Monday, July 25, 2011

Supreme Court: No Place For Global Warming

The Supreme Court of the United States. Washin...Image via WikipediaBy Finn Turner

On June 20, 2011, the U.S. Supreme Court decided that regulating global warming was beyond the bounds of the legal system. Instead, the Court said in its decision that it is up to the U.S. Environmental Protection Agency (EPA) and Congress to decide when and how to curb the greenhouse gas emissions responsible for global warming and climate change.

The decision is viewed by many as a backpedal of sorts for the Supreme Court, who in 2007 decided that the EPA should regulated greenhouse gas using the Clean Air Act.

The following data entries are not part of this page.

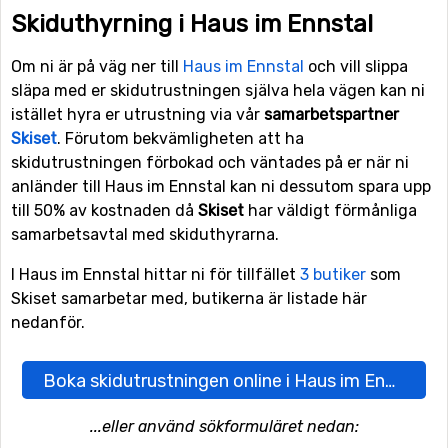
Skiduthyrning i Haus im Ennstal
Om ni är på väg ner till
Haus im Ennstal
och vill slippa
släpa med er skidutrustningen själva hela vägen kan ni
istället hyra er utrustning via vår
samarbetspartner
Skiset
. Förutom bekvämligheten att ha
skidutrustningen förbokad och väntades på er när ni
anländer till Haus im Ennstal kan ni dessutom spara upp
till 50% av kostnaden då
Skiset
har väldigt förmånliga
samarbetsavtal med skiduthyrarna.
I Haus im Ennstal hittar ni för tillfället
3 butiker
som
Skiset samarbetar med, butikerna är listade här
nedanför.
Boka skidutrustningen online i Haus im Ennstal här
...eller använd sökformuläret nedan:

The 2007 ruling was significant because the decision was contrary to the Bush Administration's attempts to limit the authority of the EPA and the regulatory ability of the Clean Air Act - particularly in regard to greenhouse gasses.

Despite the change of presidential administrations and a more favorable environmental regulatory climate, the Supreme Court decided that the most recent climate change case was stretching the law too thin.

The case, American Electric Power versus Connecticut was originally filed in 2004. The states involved in the case: California, Connecticut, Iowa, New York, Rhode Island, and Vermont, said that the nation's five largest utility companies: American Electric Power Company, Southern Company, Excel Energy, Duke Energy Corp, and the Tennessee Valley Authority produce ten percent of the nation's carbon dioxide emissions.

The lawsuit brought by the states claims that the greenhouse gasses that cause global warming harm their citizens and wanted to develop a legal framework that compels the power generating companies to curb emissions. The utilities involved said that the suit involved national and international issues that are beyond the scope of federal judges.

The states sued the utilities saying that they violated federal public nuisance common law, which is usually a legal tool used when states challenge other states. This is what the Supreme Court had a problem with, that the public nuisance common law was the wrong legal test for regulating climate change.

In a way, rather than slowing down the debate over global warming regulation, as some may have interpreted the Court's decision, the ruling actually reinforces that 2007 decision - that the EPA is best equipped to create rules for the nation's greenhouse gas emissions.

On the one hand, climate change activists argue that this is a good outcome because it reaffirms the power of the EPA and the Clean Air Act - and new climate change regulations are becoming increasingly likely given the political atmosphere and the fact that climate change skepticism is waning.

The downside to the Court's most recent climate change decision is that it strips the rights of states and interest groups from bring greenhouse gas related lawsuits against utilities and requires that states and communities that are bearing the brunt of climate change to wait for the EPA to actually develop greenhouse gas regulations.

When and if a regulatory system to curb climate change will be developed in the United States is still up in the air.